St. Paul followed the mind and took up the purpose of Jesus when he told his converts in Corinth who were seeking to overcome the notorious corruption and depravity of that great sea-port:
The natural person does not accept what pertains to the Spirit of God, for to him it is foolishness, and he cannot understand it, because it is judged spiritually.
And, because the Christian message is ultimately about redemption through the Cross of Jesus, St. Paul said quite clearly:
The message of the cross is foolishness to those who are perishing, but to us who are being saved it is the power of God. (1 Corinthians 2:14; 1:18)
Therefore, for the Church and for all God's good people, there will inevitably be much obloquy, suffering, and disadvantage to be experienced and indeed embraced in our time on earth, in the course of which we are neither to fear nor rebel; for both fear and rebellion come from looking at ourselves, our situation and our possibilities, whereas our hopes and expectations as Christians should all be centred on God. St. Paul learned to wait on the Lord in this way through his many sufferings for Christ and he tells us what Jesus told the Twelve:
(Do not fear men) for the foolishness of God is wiser than human wisdom, and the weakness of God is stronger than human strength. (1 Corinthians 1:25)
Jesus Himself offered His disciples three motives for rejecting fear. First of all, if you are going to fear, He said, at least fear Him Who is supremely powerful:
Do not fear those who kill the body but cannot kill the soul. But rather fear Him Who is able to destroy both soul and body in hell.

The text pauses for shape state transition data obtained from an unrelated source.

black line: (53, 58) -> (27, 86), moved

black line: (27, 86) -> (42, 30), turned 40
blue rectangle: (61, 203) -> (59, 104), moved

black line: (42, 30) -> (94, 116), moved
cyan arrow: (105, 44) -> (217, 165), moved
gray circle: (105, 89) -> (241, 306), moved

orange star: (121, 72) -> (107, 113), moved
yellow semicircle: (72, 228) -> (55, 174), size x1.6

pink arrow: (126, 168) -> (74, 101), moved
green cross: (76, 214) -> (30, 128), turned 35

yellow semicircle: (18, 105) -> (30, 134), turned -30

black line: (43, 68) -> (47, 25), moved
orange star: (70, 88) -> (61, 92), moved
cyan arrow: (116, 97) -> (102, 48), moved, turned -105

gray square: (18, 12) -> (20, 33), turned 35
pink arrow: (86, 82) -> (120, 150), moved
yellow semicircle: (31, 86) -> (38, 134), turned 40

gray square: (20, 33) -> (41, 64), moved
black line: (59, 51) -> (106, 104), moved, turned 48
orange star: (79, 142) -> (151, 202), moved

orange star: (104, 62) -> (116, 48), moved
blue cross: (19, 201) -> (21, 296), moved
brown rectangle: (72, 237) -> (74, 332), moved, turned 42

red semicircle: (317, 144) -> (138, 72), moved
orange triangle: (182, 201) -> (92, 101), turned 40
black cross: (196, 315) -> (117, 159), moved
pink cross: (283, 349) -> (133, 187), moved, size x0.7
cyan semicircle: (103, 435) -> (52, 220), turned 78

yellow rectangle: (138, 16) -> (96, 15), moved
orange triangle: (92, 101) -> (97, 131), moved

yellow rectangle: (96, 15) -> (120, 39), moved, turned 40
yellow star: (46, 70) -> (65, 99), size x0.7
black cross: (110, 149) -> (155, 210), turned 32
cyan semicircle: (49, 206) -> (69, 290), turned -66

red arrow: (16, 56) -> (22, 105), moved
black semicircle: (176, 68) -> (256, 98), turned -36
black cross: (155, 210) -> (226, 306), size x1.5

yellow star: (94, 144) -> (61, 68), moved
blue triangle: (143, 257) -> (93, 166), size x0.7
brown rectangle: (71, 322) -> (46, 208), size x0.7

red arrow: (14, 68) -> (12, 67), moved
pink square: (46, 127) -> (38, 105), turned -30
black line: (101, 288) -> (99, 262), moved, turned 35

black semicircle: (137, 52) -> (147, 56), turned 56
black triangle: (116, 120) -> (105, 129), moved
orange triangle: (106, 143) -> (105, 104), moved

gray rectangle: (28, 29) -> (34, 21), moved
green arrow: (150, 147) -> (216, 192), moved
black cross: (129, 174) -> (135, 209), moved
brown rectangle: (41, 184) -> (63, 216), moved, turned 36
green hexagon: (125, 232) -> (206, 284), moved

That is basic reality and all true spirituality has to be built on reality.
However, Jesus did not limit Himself to correcting earthly fears with the greater danger and threat of supernatural loss. Such a corrective measure can indeed hold a man back from sin, but it will hardly ever lead one to virtue, let alone love. Therefore, He gave the apostles, and us, further advice:
Are not two sparrows sold for a copper coin? And not one of them falls to the ground apart from your Father's will. (Why) the very hairs of your head are all numbered. Do not fear therefore; you are of more value than many sparrows.
People of God, when our world seeks at all levels and on all occasions to justify itself, when people generally are filled with ideas of their own righteousness and totally opposed to seeing themselves as responsible before God for any sins, it is of the utmost importance for us Catholics and Christians to entertain right thoughts and develop attitudes which are spiritually healthy and productive. First of all, we must, with the Apostles, cast out of our hearts all fear of men. Then we must remember and realize that our natural fear is meant to relate us above all to the God Who made us, for fear of the Lord is the beginning of wisdom, and at times only a healthy fear of the Lord can save us from the solicitations of sin and the morally corrosive fear of men. Then, however, since love is the truest motive power of any human being’s life, we must learn to love aright. We all learn to love by being loved ourselves, and that is why Jesus went on to make clear to His apostles the love that the heavenly Father had for them:
Why, the very hairs of your head are all numbered by the heavenly Father;
And His own appreciation of their courageous efforts:
Everyone who confesses Me before men, I will also confess him before My Father who is in heaven.
Therefore, let us not look with fear at men, nor with anxious solicitude at our own selves, but rather let us confidently commit ourselves to the Spirit of the Lord working in our lives, and allow Him to lead us along the way of the Lord and Saviour we know and love, into the presence of Him Who is above all, in all, and through all, the One eternal Father, waiting to embrace us, in Jesus, as His own true and beloved children for eternity.